[lit-ideas] Re: Sunday Poem

  • From: "Mike Geary" <atlas@xxxxxxxxxxxxx>
  • To: <lit-ideas@xxxxxxxxxxxxx>
  • Date: Sun, 3 Jun 2007 21:36:39 -0500

: )  Thank you.


Mike Geary


----- Original Message ----- From: "David Ritchie" <ritchierd@xxxxxxxxxxxxx>
To: <lit-ideas@xxxxxxxxxxxxx>
Sent: Sunday, June 03, 2007 7:19 PM
Subject: [lit-ideas] Re: Sunday Poem


In 1901 my great uncle was awarded a gold medal for "excellence in all branches," which made him Dux of school. I'm not sure what entitlement Dux brought, but no one could argue with the beauty and rarity of the medal, which survives. In those days dignitaries with mayoral chains, or sometimes sirs before their names, would mount the Memorial to the War Dead Stage--that would be the South African or earlier war-- and give patriotic speeches, before handing books, with latin mottoes pasted, to boys who came first in the essay exams that began about age seven. These were written with ink pens right on through University, where men were finally ripe to consider how history might have been had Cleopatra's nose been a half an inch longer. The best swots amongst, those with the most impressively pen-dented fingers, were sent to stick same into the Empire's leaks and cracks, thus holding it together about a minute longer.
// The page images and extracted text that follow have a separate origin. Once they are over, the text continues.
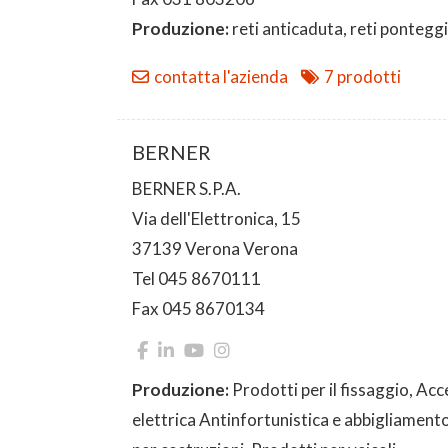
Produzione:
reti anticaduta, reti pontegg
contatta l'azienda
7 prodotti
BERNER
BERNER S.P.A.
Via dell'Elettronica, 15
37139 Verona Verona
Tel 045 8670111
Fax 045 8670134
Produzione:
Prodotti per il fissaggio, Ac
elettrica Antinfortunistica e abbigliament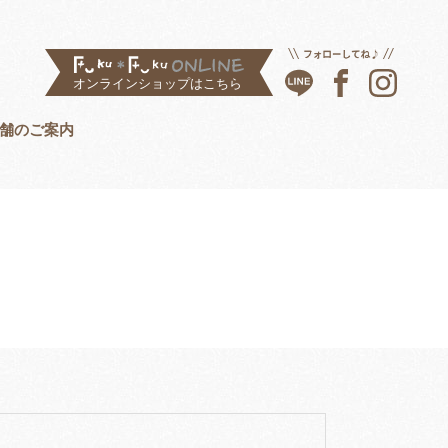
舗のご案内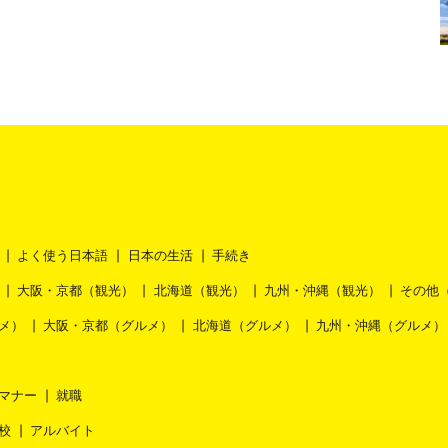
よく使う日本語
日本の生活
手続き
大阪・京都（観光）
北海道（観光）
九州・沖縄（観光）
その他
メ）
大阪・京都（グルメ）
北海道（グルメ）
九州・沖縄（グルメ）
マナー
就職
校
アルバイト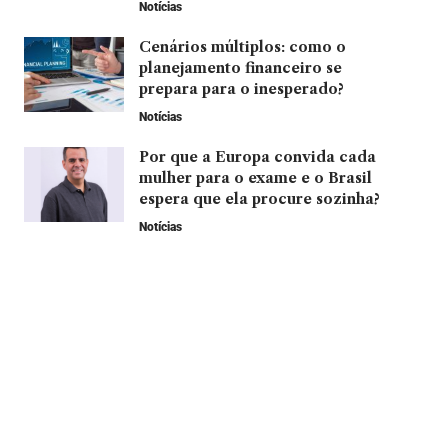
Notícias
Cenários múltiplos: como o
planejamento financeiro se
prepara para o inesperado?
Notícias
Por que a Europa convida cada
mulher para o exame e o Brasil
espera que ela procure sozinha?
Notícias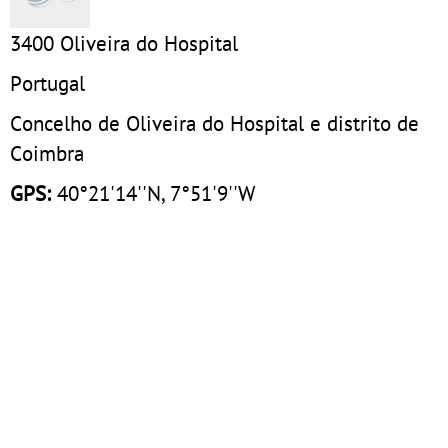
3400
Oliveira do Hospital
Portugal
Concelho de Oliveira do Hospital e distrito de
Coimbra
GPS:
40°21'14''N, 7°51'9''W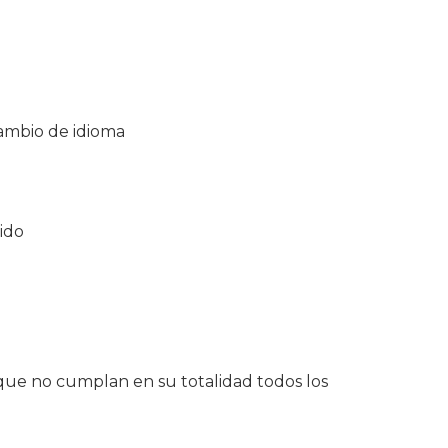
cambio de idioma
ido
ue no cumplan en su totalidad todos los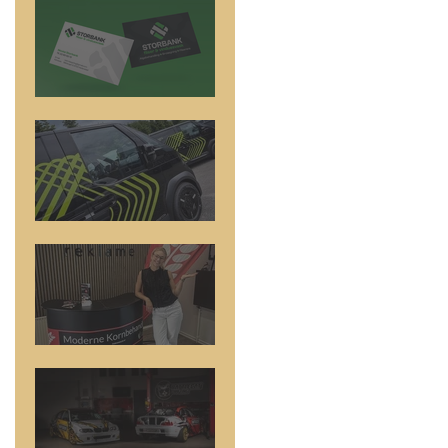
Logo Design
5 nye biler
Messestand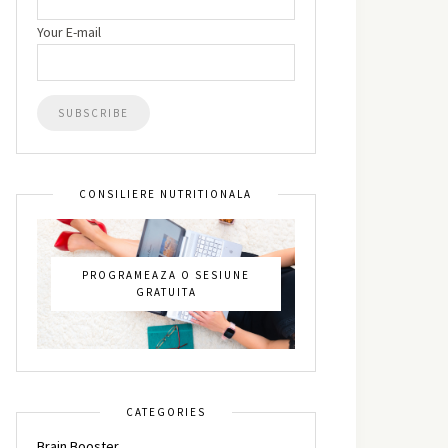
Your E-mail
CONSILIERE NUTRITIONALA
PROGRAMEAZA O SESIUNE
GRATUITA
CATEGORIES
Brain Booster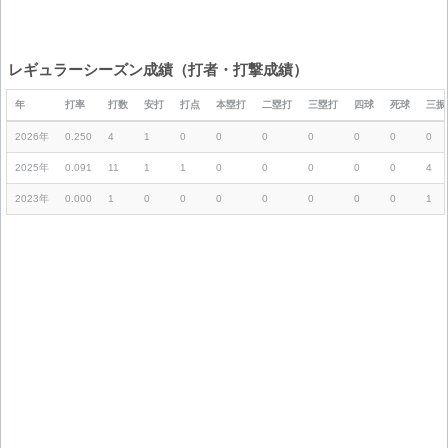
レギュラーシーズン成績（打者・打撃成績）
年
打率
打数
安打
打点
本塁打
二塁打
三塁打
四球
死球
三振
2026年
0.250
4
1
0
0
0
0
0
0
0
2025年
0.091
11
1
1
0
0
0
0
0
4
2023年
0.000
1
0
0
0
0
0
0
0
1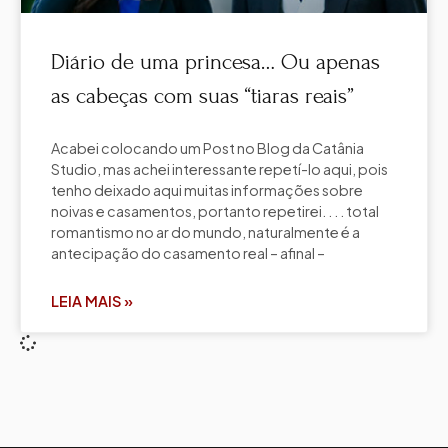
Diário de uma princesa… Ou apenas
as cabeças com suas “tiaras reais”
Acabei colocando um Post no Blog da Catânia
Studio, mas achei interessante repetí-lo aqui, pois
tenho deixado aqui muitas informações sobre
noivas e casamentos, portanto repetirei. . . . total
romantismo no ar do mundo, naturalmente é a
antecipação do casamento real – afinal –
LEIA MAIS »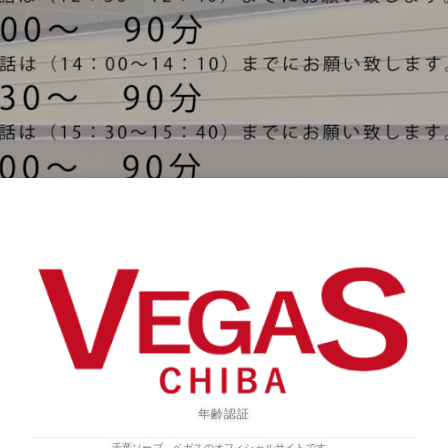
年齢認証
千葉ソープ ベガスのオフィシャルサイトです。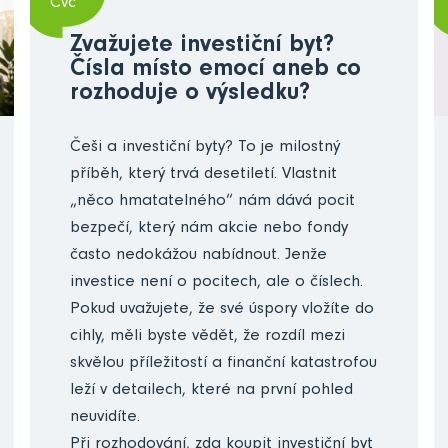
Čvc
Zvažujete investiční byt?
Čísla místo emocí aneb co
rozhoduje o výsledku?
Češi a investiční byty? To je milostný
příběh, který trvá desetiletí. Vlastnit
„něco hmatatelného“ nám dává pocit
bezpečí, který nám akcie nebo fondy
často nedokážou nabídnout. Jenže
investice není o pocitech, ale o číslech.
Pokud uvažujete, že své úspory vložíte do
cihly, měli byste vědět, že rozdíl mezi
skvělou příležitostí a finanční katastrofou
leží v detailech, které na první pohled
neuvidíte.
Při rozhodování, zda koupit investiční byt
Personally I only ever won "Little Women," or something of that sort, for Scripture Knowledge.

At the American Empire's peak, in my daughter's High School there was last week an awards dessert evening, where they poured ginger ale mixed with seven up, a combination punch that goes with supermarket chocolate cake rather like a cart and pig. The program, lasting one and a half hours, held back no time for inspirational or other kinds of speeches for there were two single-spaced pages of awards to be given away: cash prizes in memory of those who died of leukemia or who crashed cars, and cash from the Pratt Plumbing Basketball and Business Scholarship Committee, which awards each year to the student who best exemplifies the great values to be found at Pratt Plumbing. There were certificates for the outstanding student in band, in sign language, in dual languages, in wrestling, in tennis, in football, in business studies, on the Site Committee, for the student from Columbia, to the student who best exemplifies the spirit of Rotarianianism.

But there were no certificates for Chemistry or History or, of course, Scripture Knowledge. Instead two awards were given, one to the best in all of Science and one to ditto in all of the Humanities. How the best Chemist bested the best Biologist or the best Economist got the better of the top Anthropologist was not revealed. I'm betting essay exams and ink pens were not involved, for they are gone the way of Dux.

Sixty one valedictorian medals were awarded, each the size of a small saucer.

Apart from the fellow who got into West Point, and who thus brought out a patriotic surge in about half the audience, it was a teacher who got the biggest round of applause...and the West Hills Gastroenterology prize.